From this expression, we can obtain

$${G}^{\prime}(\omega )=\vert {G}^{*}(\omega )|\cos \pi \alpha (\omega )/2\,,$$
(6)
$${G}^{^{\prime\prime} }(\omega )=\vert {G}^{*}(\omega )|\sin \pi \alpha (\omega )/2\,,$$
(7)
$${\eta }^{*}(\omega )=\frac{{G}^{*}(\omega )}{i\omega }\,.$$
(8)

Brownian dynamics simulations

As detailed in Supplementary Note 1 and in refs. 12,65, we model DNA as a twistable elastic chain. Potentials (detailed in the Supplementary Note 1) are set to account for excluded volume, bonding and chain stiffness in line with those known for DNA. The simulations are performed at fixed monomer density \(\rho {\sigma }_{b}^{3}=0.08\) and \(\rho {\sigma }_{b}^{3}=0.006\), equivalent to ~39 mg/ml and 3 mg/ml of DNA (σb = 2.5 nm = 7.35 bp is the typical size of a bead). The equations of motion for each bead are evolved and coupled to a heat bath, which provides noise and friction. The equation of motion for each Cartesian component is

$${m}_{a}{\partial }_{tt}{r}_{a}=-\nabla {U}_{a}-{\gamma }_{a}{\partial }_{t}{r}_{a}+\sqrt{2{k}_{{{{{{\mathrm{B}}}}}}}T{\gamma }_{a}}{\eta }_{a}(t)\,,$$
(9)

where ma and γa are the mass and the friction coefficient of bead a, and ηa is its stochastic noise vector satisfying the fluctuation-dissipation theorem. U is the sum of the energy fields described.

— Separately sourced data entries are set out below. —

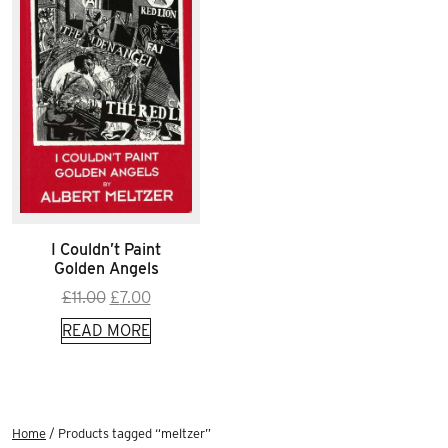
I Couldn’t Paint
Golden Angels
Original
Current
£
11.00
£
7.00
price
price
READ MORE
was:
is:
£11.00.
£7.00.
Home
/ Products tagged “meltzer”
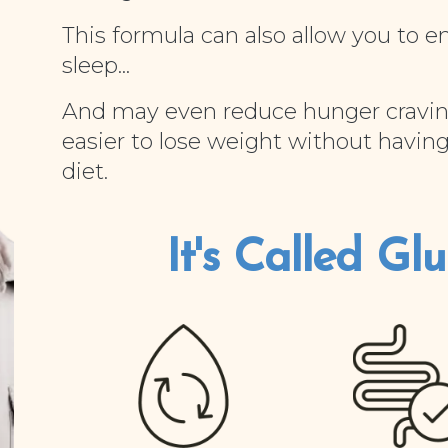
This formula can also allow you to e
sleep...
And may even reduce hunger cravin
easier to lose weight without having
diet.
It's Called Gluc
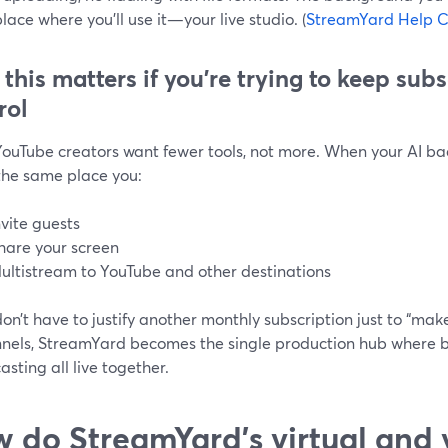
lace where you’ll use it—your live studio. (
StreamYard Help C
this matters if you’re trying to keep sub
rol
ouTube creators want fewer tools, not more. When your AI ba
 the same place you:
nvite guests
hare your screen
ultistream to YouTube and other destinations
n’t have to justify another monthly subscription just to “make 
nnels, StreamYard becomes the single production hub where 
sting all live together.
 do StreamYard’s virtual and 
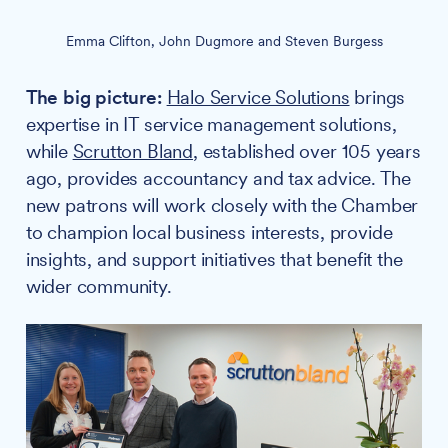
Emma Clifton, John Dugmore and Steven Burgess
The big picture:
Halo Service Solutions
brings
expertise in IT service management solutions,
while
Scrutton Bland
, established over 105 years
ago, provides accountancy and tax advice. The
new patrons will work closely with the Chamber
to champion local business interests, provide
insights, and support initiatives that benefit the
wider community.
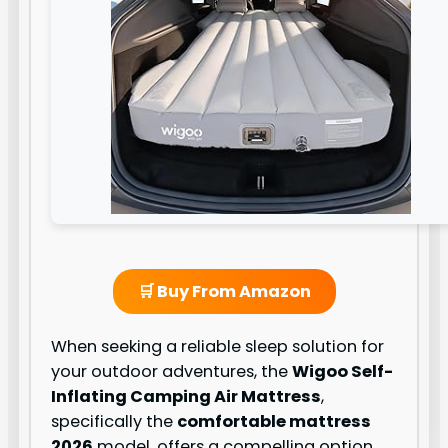
🛒 Buy From Amazon
When seeking a reliable sleep solution for
your outdoor adventures, the
Wigoo Self-
Inflating Camping Air Mattress
,
specifically the
comfortable mattress
2026
model, offers a compelling option.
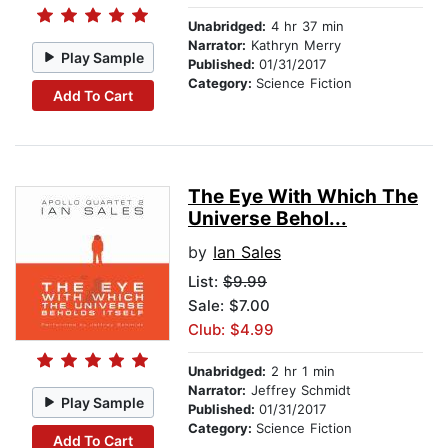
Unabridged:
4 hr 37 min
Narrator:
Kathryn Merry
Play Sample
Published:
01/31/2017
Category:
Science Fiction
Add To Cart
The Eye With Which The
Universe Behol...
by
Ian Sales
List:
$9.99
Sale: $7.00
Club: $4.99
Unabridged:
2 hr 1 min
Narrator:
Jeffrey Schmidt
Play Sample
Published:
01/31/2017
Category:
Science Fiction
Add To Cart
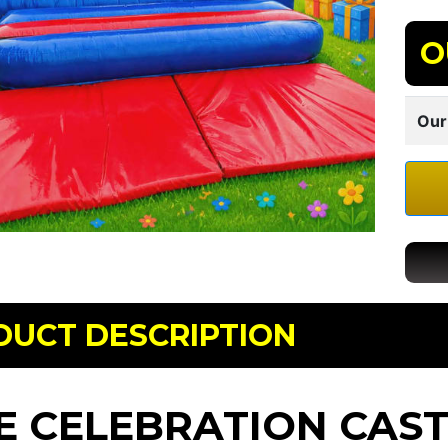
O
Our
DUCT DESCRIPTION
E CELEBRATION CASTL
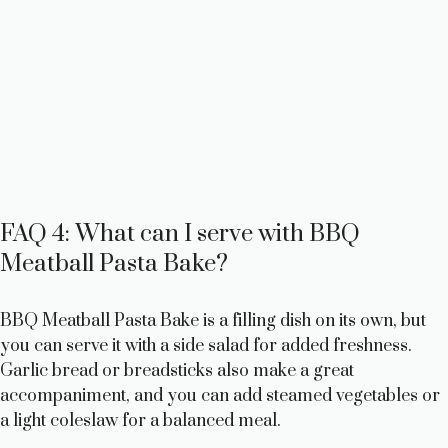
FAQ 4: What can I serve with BBQ
Meatball Pasta Bake?
BBQ Meatball Pasta Bake is a filling dish on its own, but
you can serve it with a side salad for added freshness.
Garlic bread or breadsticks also make a great
accompaniment, and you can add steamed vegetables or
a light coleslaw for a balanced meal.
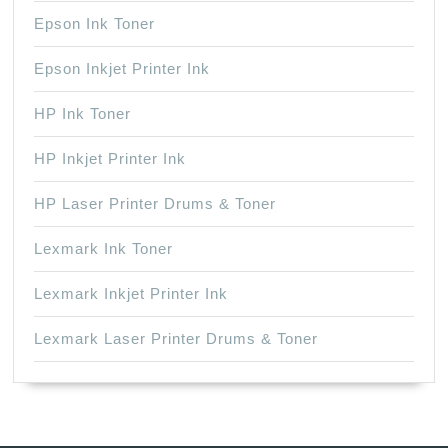
Epson Ink Toner
Epson Inkjet Printer Ink
HP Ink Toner
HP Inkjet Printer Ink
HP Laser Printer Drums & Toner
Lexmark Ink Toner
Lexmark Inkjet Printer Ink
Lexmark Laser Printer Drums & Toner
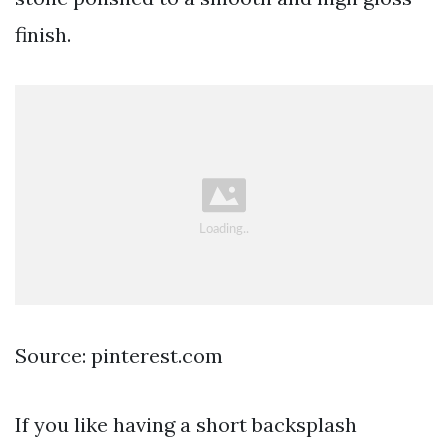
finish.
Source: pinterest.com
If you like having a short backsplash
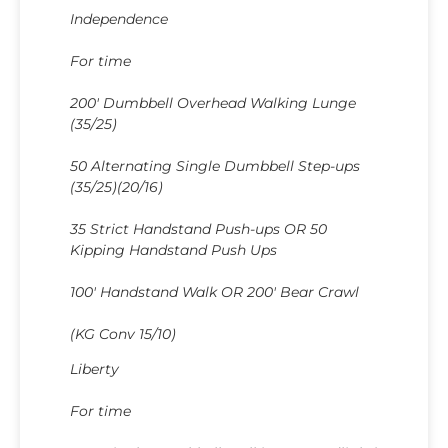
Independence
For time
200′ Dumbbell Overhead Walking Lunge
(35/25)
50 Alternating Single Dumbbell Step-ups
(35/25)(20/16)
35 Strict Handstand Push-ups OR 50
Kipping Handstand Push Ups
100′ Handstand Walk OR 200′ Bear Crawl
(KG Conv 15/10)
Liberty
For time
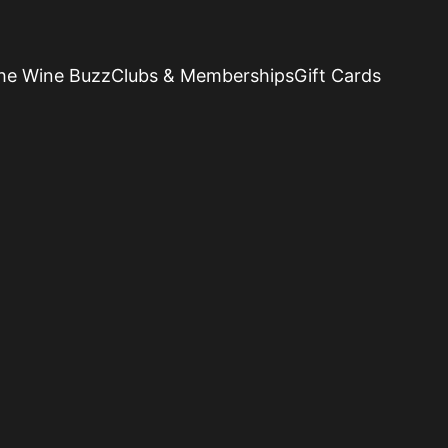
he Wine Buzz
Clubs & Memberships
Gift Cards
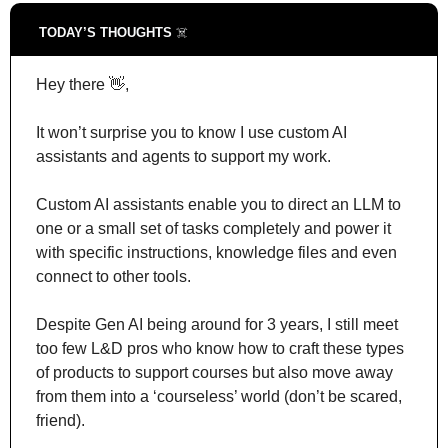
TODAY’S THOUGHTS 
☠️
Hey there 
👋
,
It won’t surprise you to know I use custom AI 
assistants and agents to support my work.
Custom AI assistants enable you to direct an LLM to 
one or a small set of tasks completely and power it 
with specific instructions, knowledge files and even 
connect to other tools.
Despite Gen AI being around for 3 years, I still meet 
too few L&D pros who know how to craft these types 
of products to support courses but also move away 
from them into a ‘courseless’ world (don’t be scared, 
friend).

The simulations are performed in LAMMPS83 with m = γ = kB = T = 1 and using a velocity-Verlet algorithm with integration time step Δt = 0.002 τB, where τB = γσ2/kBT 0.03 μs (using γ = 3πηwaterσ with ηwater = 1 cP and σ = 2.5 nm) is the Brownian time. To mimic different stages of DNA digestion by restriction enzymes with single restriction sites we remove a single bead from a different fraction f of rings together with the angles and dihedrals in which it is involved. Subsequently, we set the dihedral constant of all the dihedrals belonging to the fraction f of rings to kψ = 0kBT mimicking fully relaxed linear segments of DNA. This implementation assumes, as suggested by recent simulations, that twist diffuses much faster than writhe66.